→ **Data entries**
=======
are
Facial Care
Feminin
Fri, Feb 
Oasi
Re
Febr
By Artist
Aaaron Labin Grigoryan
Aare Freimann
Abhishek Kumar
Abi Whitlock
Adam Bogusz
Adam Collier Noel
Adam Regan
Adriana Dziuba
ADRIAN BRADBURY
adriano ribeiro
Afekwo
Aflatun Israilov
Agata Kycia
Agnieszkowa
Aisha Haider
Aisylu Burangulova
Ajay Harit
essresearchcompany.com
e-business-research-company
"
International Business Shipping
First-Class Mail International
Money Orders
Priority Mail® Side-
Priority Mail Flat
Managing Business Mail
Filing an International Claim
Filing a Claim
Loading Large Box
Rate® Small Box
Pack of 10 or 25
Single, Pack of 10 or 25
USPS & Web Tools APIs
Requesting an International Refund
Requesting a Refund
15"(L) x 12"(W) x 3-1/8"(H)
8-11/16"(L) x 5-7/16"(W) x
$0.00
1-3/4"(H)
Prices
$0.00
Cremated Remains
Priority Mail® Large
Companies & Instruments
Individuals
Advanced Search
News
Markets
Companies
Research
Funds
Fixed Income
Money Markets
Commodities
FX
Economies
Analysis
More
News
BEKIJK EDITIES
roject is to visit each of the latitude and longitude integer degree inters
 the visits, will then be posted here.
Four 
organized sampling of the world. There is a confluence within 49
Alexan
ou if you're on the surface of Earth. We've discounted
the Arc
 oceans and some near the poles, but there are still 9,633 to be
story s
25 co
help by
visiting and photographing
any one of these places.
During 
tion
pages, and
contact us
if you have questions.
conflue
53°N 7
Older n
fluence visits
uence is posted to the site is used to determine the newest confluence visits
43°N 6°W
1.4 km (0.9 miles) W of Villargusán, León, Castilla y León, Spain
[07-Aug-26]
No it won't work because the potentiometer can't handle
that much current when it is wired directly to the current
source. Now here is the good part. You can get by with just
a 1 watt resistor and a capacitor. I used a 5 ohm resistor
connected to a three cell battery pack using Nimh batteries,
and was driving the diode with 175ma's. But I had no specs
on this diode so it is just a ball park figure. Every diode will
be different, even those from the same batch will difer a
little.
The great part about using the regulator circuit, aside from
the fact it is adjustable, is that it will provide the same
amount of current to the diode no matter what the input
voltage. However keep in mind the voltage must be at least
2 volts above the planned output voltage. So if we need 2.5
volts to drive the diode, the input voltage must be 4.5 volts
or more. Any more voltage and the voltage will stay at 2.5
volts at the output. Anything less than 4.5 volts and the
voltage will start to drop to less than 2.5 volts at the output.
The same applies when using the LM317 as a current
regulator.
=======
→ **What you should do**
The answer must be every line from the records above that contains the word "Adam", copied in full.

→ **Written answer**
Adam Bogusz
Adam Collier Noel
Adam Regan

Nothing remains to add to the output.